───── INPUT DATA
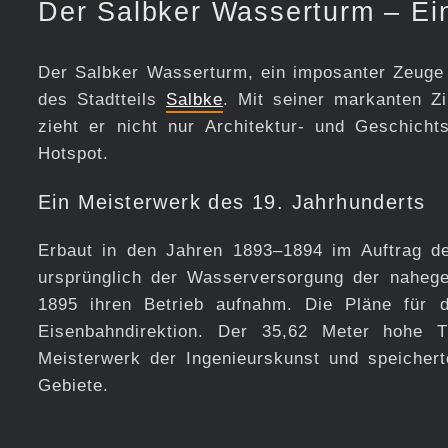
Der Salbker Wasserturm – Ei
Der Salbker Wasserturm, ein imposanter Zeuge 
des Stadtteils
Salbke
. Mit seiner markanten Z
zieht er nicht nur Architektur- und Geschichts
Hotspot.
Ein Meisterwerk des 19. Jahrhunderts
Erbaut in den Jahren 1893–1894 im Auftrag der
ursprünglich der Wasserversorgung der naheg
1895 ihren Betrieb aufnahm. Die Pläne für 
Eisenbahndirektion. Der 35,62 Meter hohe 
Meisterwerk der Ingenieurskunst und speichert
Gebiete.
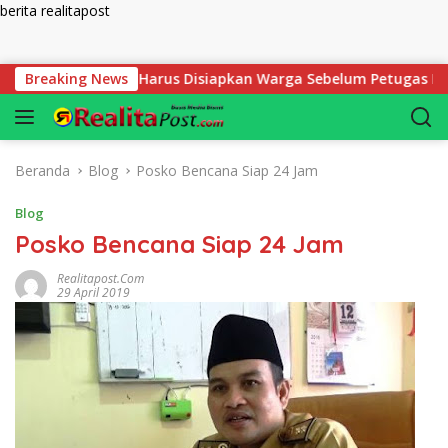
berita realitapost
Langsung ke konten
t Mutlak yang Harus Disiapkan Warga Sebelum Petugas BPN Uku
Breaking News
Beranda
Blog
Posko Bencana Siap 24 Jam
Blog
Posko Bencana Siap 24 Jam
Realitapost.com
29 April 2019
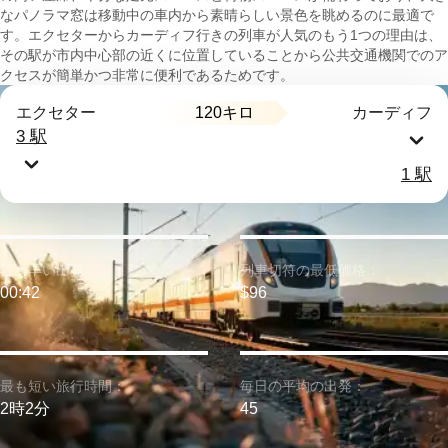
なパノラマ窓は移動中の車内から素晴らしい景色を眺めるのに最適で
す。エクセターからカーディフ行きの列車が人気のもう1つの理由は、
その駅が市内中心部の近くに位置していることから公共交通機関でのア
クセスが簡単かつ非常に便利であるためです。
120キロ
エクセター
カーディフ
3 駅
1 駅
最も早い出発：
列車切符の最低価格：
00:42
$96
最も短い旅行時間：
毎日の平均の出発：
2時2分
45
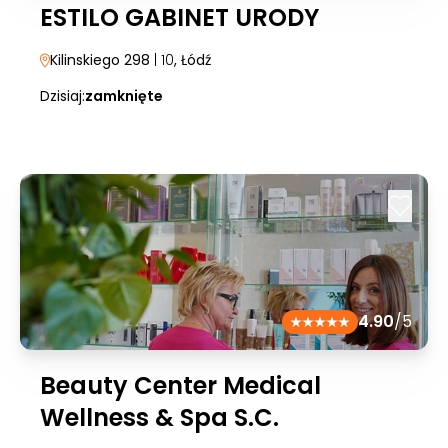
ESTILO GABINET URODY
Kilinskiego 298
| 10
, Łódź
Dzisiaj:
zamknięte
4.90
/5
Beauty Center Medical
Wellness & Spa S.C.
──────────
───── INPUT DATA
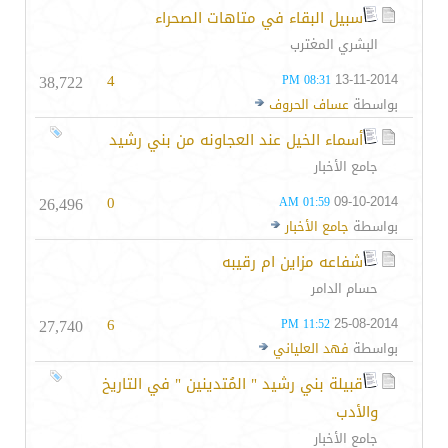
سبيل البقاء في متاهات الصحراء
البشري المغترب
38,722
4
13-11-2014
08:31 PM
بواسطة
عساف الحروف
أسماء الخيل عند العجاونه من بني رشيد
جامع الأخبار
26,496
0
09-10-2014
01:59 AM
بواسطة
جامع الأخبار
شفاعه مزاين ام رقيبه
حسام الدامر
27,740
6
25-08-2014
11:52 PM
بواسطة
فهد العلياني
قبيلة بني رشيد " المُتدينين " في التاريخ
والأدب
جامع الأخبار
──────────
───── INPUT DATA
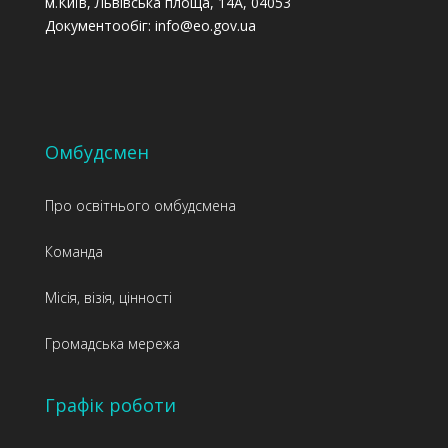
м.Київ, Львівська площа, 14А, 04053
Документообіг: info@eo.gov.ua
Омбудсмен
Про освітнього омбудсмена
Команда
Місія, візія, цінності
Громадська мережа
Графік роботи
──────────
*YOUR ASSIGNMENT*
Working from the entries above, reproduce exactly and only the lines beginning with the line that has "Der Salbker Wasserturm – Ei" and ending with the line that has "Langsung ke konten"; omit all pictures.

*SOLUTION FOR THIS EXERCISE*
Der Salbker Wasserturm – Ei
Der Salbker Wasserturm, ein imposanter Zeuge 
des Stadtteils
Salbke
. Mit seiner markanten Z
zieht er nicht nur Architektur- und Geschichts
Hotspot.
Ein Meisterwerk des 19. Jahrhunderts
Erbaut in den Jahren 1893–1894 im Auftrag der
ursprünglich der Wasserversorgung der naheg
1895 ihren Betrieb aufnahm. Die Pläne für 
Eisenbahndirektion. Der 35,62 Meter hohe 
Meisterwerk der Ingenieurskunst und speichert
Gebiete.
berita realitapost
Langsung ke konten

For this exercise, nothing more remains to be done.